To achieve this goal, the concentrations of CO2 and greenhouse gases in the atmosphere must not increase and are contained within certain thresholds. Individuals, companies and politics must do their part and cooperate to significantly reduce, to the point of cancelling, emissions in all sectors, acting on processes and lifestyles.
We talk about “Net Zero”, when the greenhouse gases released into the atmosphere are balanced by an equivalent amount of greenhouse gases removed from the atmosphere. So, the net emissions are precisely zero. To be defined as “Net Zero”, a company must set medium-term targets and plan a concrete strategy to achieve these targets. The emission reduction plan must be in line with the Paris Agreement, and the company must act at every point of its supply chain to remove CO2 from it.
The reduction targets are very ambitious, must be compatible with business planning, and are set by the Science-Based Targets initiative (SBTi) rules. The SBTi is a scientific reference within the Net Zero, providing standards and tools for this purpose and a validation procedure. Indeed, there are sectors where it is impossible to altogether remove emissions by 2050. For this reason, to get to the Net Zero is essential to reach the “Carbon Neutrality“, where certified carbon credits balance the unavoidable emissions of greenhouse gases.
Carbon credits, created under the 1997 Kyoto Protocol, are tools for offsetting emissions. These are implemented by funding specific projects to reduce emissions and mitigate climate change. These include, for example, renewable energy projects, replacing fossil fuels, or projects to combat deforestation. A carbon credit is equivalent to 1 ton of equivalent CO2 reduced, avoided or removed by these projects.
But not all environmentally positive activities are capable of producing carbon credits. There are exact rules to evaluate an action suitable for generating credits. The valuation methodologies are constantly evolving, updating and improving, and ensuring credits quality. First of all, the reduction must be real, measurable and tangible. It must be proven and certified, with methodologies recognized by international standards developed by scientific committees. The reduction result must then be permanent and irreversible.
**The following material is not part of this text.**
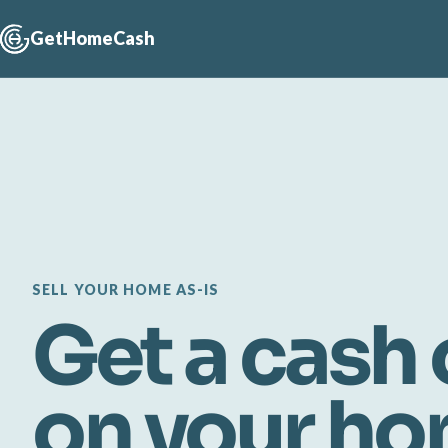
GetHomeCash
SELL YOUR HOME AS-IS
Get a cash 
on your h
We can say that Net Zero is a “Science-Based” goal because it relies on scientific analysis. All States can also cooperate through the exchange of certified carbon credits. An even more ambitious and challenging goal is to become “carbon positive“. The removed emissions are higher than those needed to reach the “net-zero”. Unlike carbon neutrality and Net-zero plans, climate-positive does not yet have methodologies or standards shared internationally. In agriculture and livestock, however, some situations approach this result, confirming the virtuousness of these sectors once again.